A drinking water sample has many chemicals in it. But they’re all likely to be at very, very low concentration,” he said. “Are they a problem to humans? I don’t know. I don’t think so.”
Final answer: “I don’t know. I don’t think so.” Hmm.. that doesn’t sound all that reassuring to me.
So what does the highest environmental organization in the land say about tap water safety? According to the U.S. Environmental Protection Agency website,
“the taste and quality of drinking water varies from place to place. Over 90 percent of water systems meet EPA’s standards for tap water quality.”
Over 90 percent is safe? So what about the other 10 percent? Is it not safe?

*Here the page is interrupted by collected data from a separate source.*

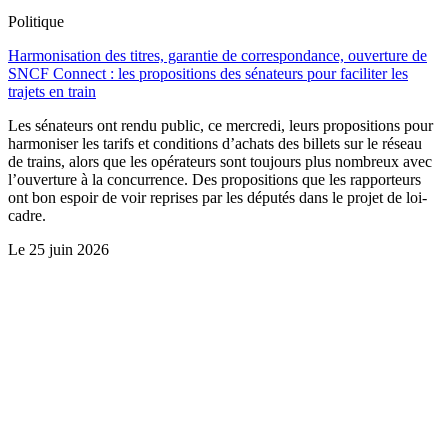
Politique
Harmonisation des titres, garantie de correspondance, ouverture de
SNCF Connect : les propositions des sénateurs pour faciliter les
trajets en train
Les sénateurs ont rendu public, ce mercredi, leurs propositions pour
harmoniser les tarifs et conditions d’achats des billets sur le réseau
de trains, alors que les opérateurs sont toujours plus nombreux avec
l’ouverture à la concurrence. Des propositions que les rapporteurs
ont bon espoir de voir reprises par les députés dans le projet de loi-
cadre.
Le
25 juin 2026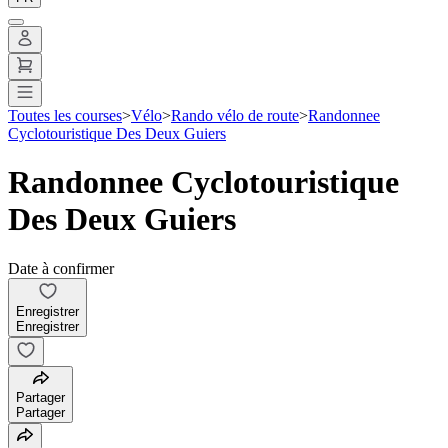
Toutes les courses
>
Vélo
>
Rando vélo de route
>
Randonnee
Cyclotouristique Des Deux Guiers
Randonnee Cyclotouristique
Des Deux Guiers
Date à confirmer
Enregistrer
Enregistrer
Partager
Partager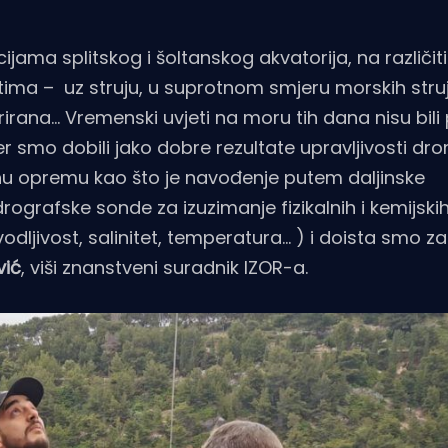
cijama splitskog i šoltanskog akvatorija, na različi
ma – uz struju, u suprotnom smjeru morskih struja,
rirana… Vremenski uvjeti na moru tih dana nisu bili 
 smo dobili jako dobre rezultate upravljivosti dro
atnu opremu kao što je navođenje putem daljinske
ografske sonde za izuzimanje fizikalnih i kemijski
dljivost, salinitet, temperatura… ) i doista smo za
vić
, viši znanstveni suradnik IZOR-a.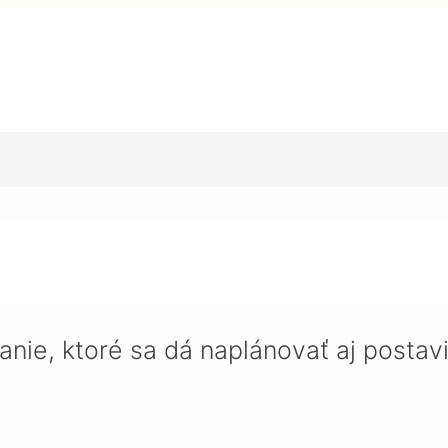
a dá naplánovať aj postaviť bez stresu
nie, ktoré sa dá naplánovať aj postavi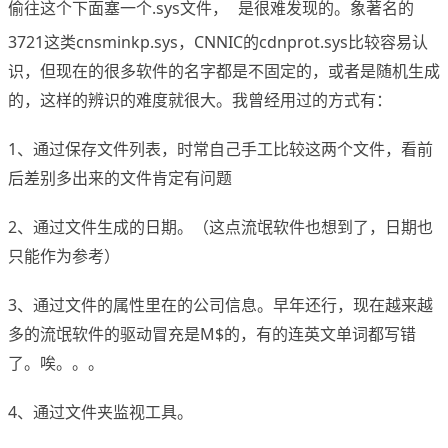
偷往这个下面塞一个.sys文件，
是很难发现的。象著名的
www.x-force.cn
3721这类cnsminkp.sys，CNNIC的cdnprot.sys比较容易认
识，但现在的很多软件的名字都是不固定的，或者是随机生成
的，这样的辨识的难度就很大。我曾经用过的方式有：
1、通过保存文件列表，时常自己手工比较这两个文件，看前
后差别多出来的文件肯定有问题
2、通过文件生成的日期。（这点流氓软件也想到了，日期也
只能作为参考）
3、通过文件的属性里在的公司信息。早年还行，现在越来越
多的流氓软件的驱动冒充是M$的，有的连英文单词都写错
了。唉。。。
4、通过文件夹监视工具。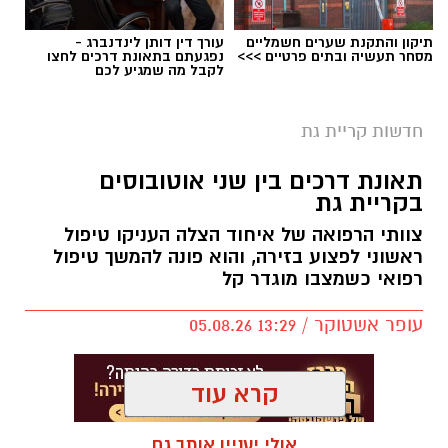
תיקון והתקנת שערים חשמליים
עורך דין דותן לינדנברג -
מסחר תעשיה ובתים פרטיים >>>
נפגעתם בתאונת דרכים לחצו
לקבל מה שמגיע לכם
חדשות קריית גת
תאונת דרכים בין שני אוטובוסים
בקריית גת
צוותי הרפואה של איחוד הצלה העניקו טיפול
ראשוני לפצוע בזירה, והוא פונה להמשך טיפול
רפואי כשמצבו מוגדר קל
עופר אשטוקר / 13:29 05.08.26
קרא עוד
אולי יעניין אותך גם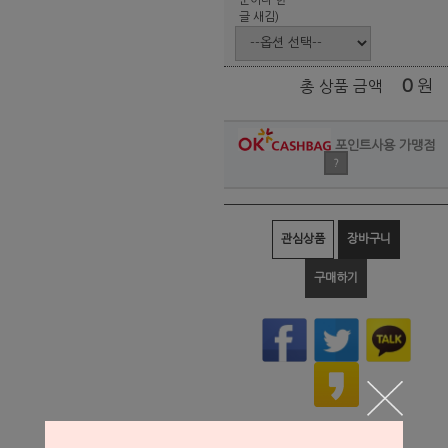
글 새김)
0
원
총 상품 금액
포인트사용 가맹점
?
관심상품
장바구니
구매하기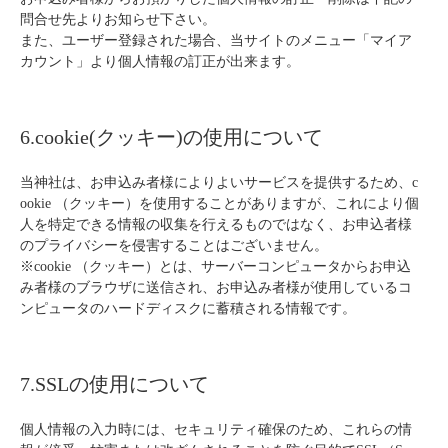
問合せ先よりお知らせ下さい。
また、ユーザー登録された場合、当サイトのメニュー「マイア
カウント」より個人情報の訂正が出来ます。
6.cookie(クッキー)の使用について
当神社は、お申込み者様によりよいサービスを提供するため、c
ookie （クッキー）を使用することがありますが、これにより個
人を特定できる情報の収集を行えるものではなく、お申込者様
のプライバシーを侵害することはございません。
※cookie （クッキー）とは、サーバーコンピュータからお申込
み者様のブラウザに送信され、お申込み者様が使用しているコ
ンピュータのハードディスクに蓄積される情報です。
7.SSLの使用について
個人情報の入力時には、セキュリティ確保のため、これらの情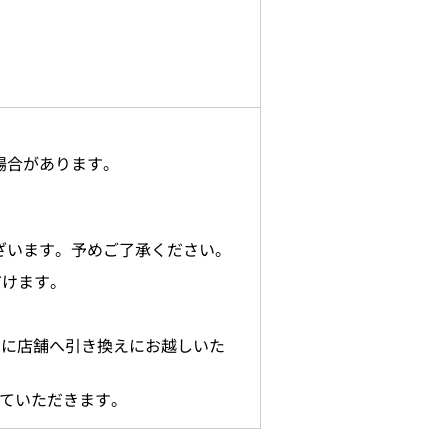
場合があります。
ざいます。予めご了承ください。
だけます。
までに店舗へ引き換えにお越しいた
せていただきます。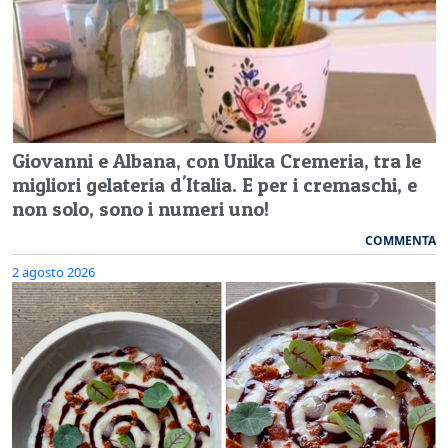
Giovanni e Albana, con Unika Cremeria, tra le
migliori gelateria d'Italia. E per i cremaschi, e
non solo, sono i numeri uno!
COMMENTA
2 agosto 2026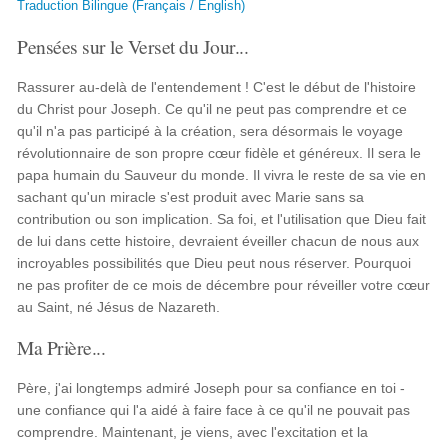
Traduction Bilingue (Français / English)
Pensées sur le Verset du Jour...
Rassurer au-delà de l'entendement ! C'est le début de l'histoire
du Christ pour Joseph. Ce qu'il ne peut pas comprendre et ce
qu'il n'a pas participé à la création, sera désormais le voyage
révolutionnaire de son propre cœur fidèle et généreux. Il sera le
papa humain du Sauveur du monde. Il vivra le reste de sa vie en
sachant qu'un miracle s'est produit avec Marie sans sa
contribution ou son implication. Sa foi, et l'utilisation que Dieu fait
de lui dans cette histoire, devraient éveiller chacun de nous aux
incroyables possibilités que Dieu peut nous réserver. Pourquoi
ne pas profiter de ce mois de décembre pour réveiller votre cœur
au Saint, né Jésus de Nazareth.
Ma Prière...
Père, j'ai longtemps admiré Joseph pour sa confiance en toi -
une confiance qui l'a aidé à faire face à ce qu'il ne pouvait pas
comprendre. Maintenant, je viens, avec l'excitation et la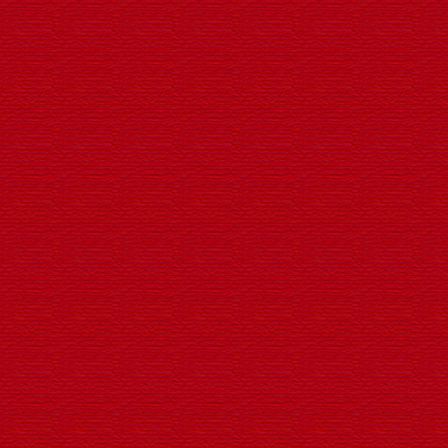
LED扁灯笼发光支架景观灯
LED发光华表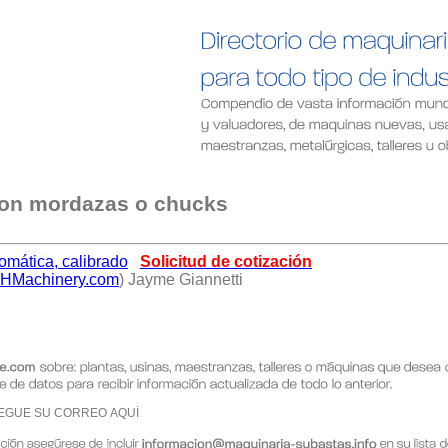
 con mordazas o chucks
tomática, calibrado
Solicitud de cotización
Machinery.com
) Jayme Giannetti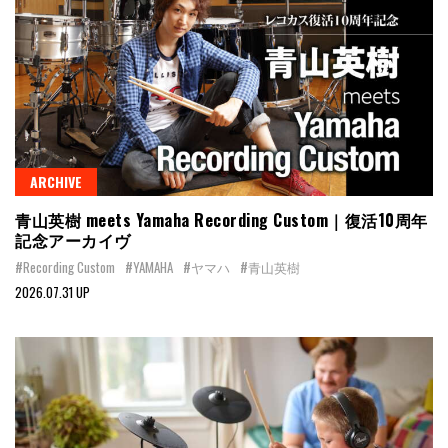
ARCHIVE
青山英樹 meets Yamaha Recording Custom｜復活10周年
記念アーカイヴ
#Recording Custom
#YAMAHA
#ヤマハ
#青山英樹
2026.07.31 UP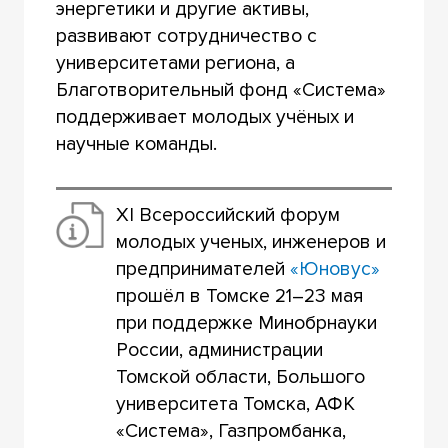
энергетики и другие активы,
развивают сотрудничество с
университетами региона, а
Благотворительный фонд «Система»
поддерживает молодых учёных и
научные команды.
XI Всероссийский форум
молодых ученых, инженеров и
предпринимателей
«Юновус»
прошёл в Томске 21–23 мая
при поддержке Минобрнауки
России, администрации
Томской области, Большого
университета Томска, АФК
«Система», Газпромбанка,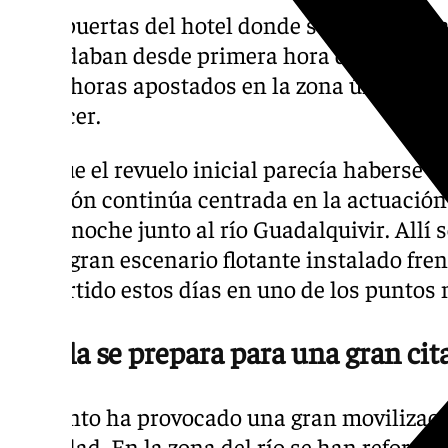
A las puertas del hotel donde se hospeda, 
aguardaban desde primera hora de la maña
llevar horas apostados en la zona únicamen
aparecer.
Aunque el revuelo inicial parecía haberse c
atención continúa centrada en la actuación
por la noche junto al río Guadalquivir. Allí 
de un gran escenario flotante instalado frent
convertido estos días en uno de los puntos m
Sevilla se prepara para una gran cit
El evento ha provocado una gran movilizaci
la ciudad. En la zona del río se han reforza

“Tap water is not without its problems. The nonprofit Environmental Working Group (EWG) in 2005 tested municipal water in 42 states and detected some 260 contaminants in public water supplies, 140 of which were unregulated chemicals, that is, chemicals for which public health officials have no safety standards for, much less methods for removing them.”
Again, not very convincing. In fact, I feel even less happy about drinking water out of the tap now. So what about bottled water? Perhaps it is better to drink than tap water.
In many ways bottled water is subject to less screening and testing than tap water. The EPA does not demand the rigorous testing and analytical methods for bottled water that it requires for tap water. And oddly enough, as much as a quarter or more of bottled water actually originates from tap water sources. So if you thought that the cool, glistening bottle of water with images of glaciers and mountains on the bottle label originated from some pristine underground aquifer or from an untouched mountain stream you may be mistaken. Had any Dasani or Aquafina bottled water lately? You’ll never guess where it comes from (hint: water does not come from a spring or glacier)!
Ultimately, I was told by the City Of Austin that my tap water was completely normal and they didn’t have an explanation for the bad taste I experienced. They assured me that the water I was drinking from the faucet was completely safe. And I’m sure it is. However, I only drink filtered or bottled water now. But that’s my choice I suppose.